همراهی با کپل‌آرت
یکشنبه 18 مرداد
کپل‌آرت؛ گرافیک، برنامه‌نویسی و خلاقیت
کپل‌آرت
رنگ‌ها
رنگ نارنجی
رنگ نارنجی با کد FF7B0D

**What is expected**
Every entry needs to be retyped exactly.

**The completed task**
همراهی با کپل‌آرت
یکشنبه 18 مرداد
کپل‌آرت؛ گرافیک، برنامه‌نویسی و خلاقیت
کپل‌آرت
رنگ‌ها
رنگ نارنجی
رنگ نارنجی با کد FF7B0D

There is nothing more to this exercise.